Syaikh Abdul Aziz bin Abdullah bin Baz (bahasa arab: عبد العزيز بن باز) adalah seorang ulama kontemporer yang ahli dibidang sains Hadits, Aqidah, dan Fiqih. lahir di Riyadh – Arab Saudi tahun 1909 M/1330 H. Pada awalnya dia bisa melihat dengan normal, namun pada usia remaja penglihatannya perlahan memburuk hingga puncaknya pada usia sekitar 20 tahun dia pun mengalami kebutaan total.
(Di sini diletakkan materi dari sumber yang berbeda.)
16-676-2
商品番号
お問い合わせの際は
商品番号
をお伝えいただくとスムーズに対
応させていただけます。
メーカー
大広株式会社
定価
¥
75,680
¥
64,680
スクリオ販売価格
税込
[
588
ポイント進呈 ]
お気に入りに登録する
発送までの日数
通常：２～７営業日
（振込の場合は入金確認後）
Syaikh Bin Baz pernah menjabat sebagai mufti (penasehat agung) kerajaan Arab Saudi, kepala majelis pendiri Rabithah Alam Islami (Liga Muslim Dunia), rektor Universitas Islam Madinah, anggota dewan tertinggi Hai’ah Kibaril Ulama (semacam MUI di Arab Saudi), dan ketua dari Dewan Risen Ilmu dan Fatwa (al-Lajnah ad-Daimah lil Buhuts al-Ilmiyah wal Ifta’). Dia meninggal dunia pada tahun 1999 M/1420 H dan disemayamkan di pemakaman Al-Adl, Mekkah.
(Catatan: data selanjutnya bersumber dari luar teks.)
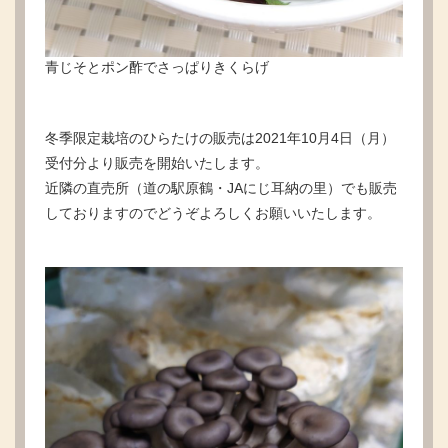
青じそとポン酢でさっぱりきくらげ
冬季限定栽培のひらたけの販売は2021年10月4日（月）
受付分より販売を開始いたします。
近隣の直売所（道の駅原鶴・JAにじ耳納の里）でも販売
しておりますのでどうぞよろしくお願いいたします。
[youtube https://www.youtube.com/watch?v=xQW48f6Mp5o]

 

Fatwa Yang Berkaitan Dengan Sains Modern

Sebagaimana halnya Imam al-Qurthubi yang berpendapat bahwa bumi itu rata, Syaikh Bin Baz pada awalnya juga merupakan seorang yang mempercayai bahwasanya bumi itu rata. Pada saat ekspedisi keluar angkasa pertama kali dilakukan oleh orang-orang Uni Soviet & Amerika Serikat, membuat sebagian ilmuwan-ilmuan di negeri barat menciptakan sebuah statement hujatan atas Al-Qur’an dan isinya yang menurut mereka sangat tidak masuk akal. Dan karena hal ini memicu kemarahan dari sebagian ulama di negeri Arab kala itu, salah satunya adalah Syaikh Bin Baz, maka semenjak itu munculah fatwa bagi siapapun kaum muslimin yang mengikuti pesta besar orang-orang non-muslim barat dalam menghina Al-Qur’an dan mengkufuri isinya, maka orang itu telah melakukan suatu tindak kekufuran yang bisa berakibat pada keluarnya orang itu dari millah (agama) Islam.
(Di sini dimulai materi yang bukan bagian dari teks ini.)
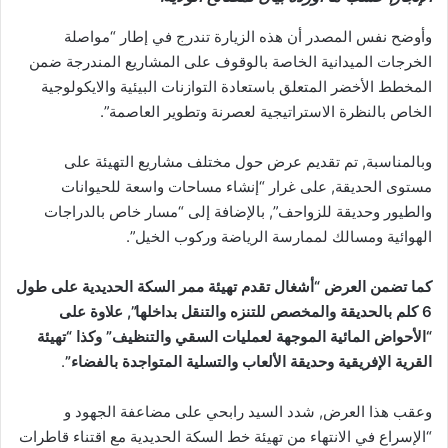
وأوضح نفس المصدر أن هذه الزيارة تندرج في إطار “مواصلة
الخرجات الميدانية الخاصة بالوقوف على المشاريع المندرجة ضمن
المخطط الأخضر المتعلق باستعادة التوازنات البيئية والايكولوجية
الخاص بالنظرة الاستراتيجية لعصرنة وتطوير العاصمة”.
وبالمناسبة, تم تقديم عرض حول مختلف مشاريع التهيئة على
مستوى الحديقة, على غرار “إنشاء مساحات واسعة للحيوانات
والطيور وحديقة للزواحف”, بالإضافة إلى “مسار خاص بالدراجات
الهوائية ومسالك لممارسة الرياضة وركوب الخيل”.
كما تضمن العرض “أشغال تقدم تهيئة ممر السكة الحديدية على طول
6 كلم بالحديقة والمخصص للتنزه والتنقل بداخلها”, علاوة على
“الأحواض المائية الموجهة لعمليات السقي والتنظيف” وكذا “تهيئة
القرية الإفريقية وحديقة الألعاب والتسلية المتواجدة بالفضاء”
.
وعقب هذا العرض, شدد السيد رابحي على مضاعفة الجهود و
“الإسراع في الانتهاء من تهيئة خط السكة الحديدية مع اقتناء قاطرات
Namun suatu ketika ada seseorang yang mengabarkan pada Syaikh Bin Baz perihal ekspedisi luar angkasa yang dilakukan oleh beberapa ilmuan barat, dan hal ini membuktikan kebenaran tafsir Imam Ibnu Hazm dalam menafsirkan sebuah ayat di dalam Al-Qur’an yaitu surat Al-Gashiyyah ayat 20. Imam Ibnu Hazm berpendapat bahwa penekanan kata “dihamparkan” pada surat Al-Ghasiyyah ayat 20 menunjukkan bahwa sebenarnya bentuk bumi itu tak rata dan terhampar sebagaimana karpet, namun karena kekuasaan Allah sehingga bumi yang tak rata itu seakan-akan terhampar pada bagian permukaannya dan makhluk hidup pun bisa tinggal serta berjalan-jalan diatasnya.

“Dan (apakah mereka tidak memperhatikan) bumi, bagaimana ia dihamparkan” (QS. Al-Gashiyyah: 20)

Sejak saat itu maka muncul sebuah fatwa rujuknya Syaikh Bin Baz dari pendapat bahwa bumi itu rata dan diapun berhujjah dengan pendapat Imam Ibnu Hazm diatas.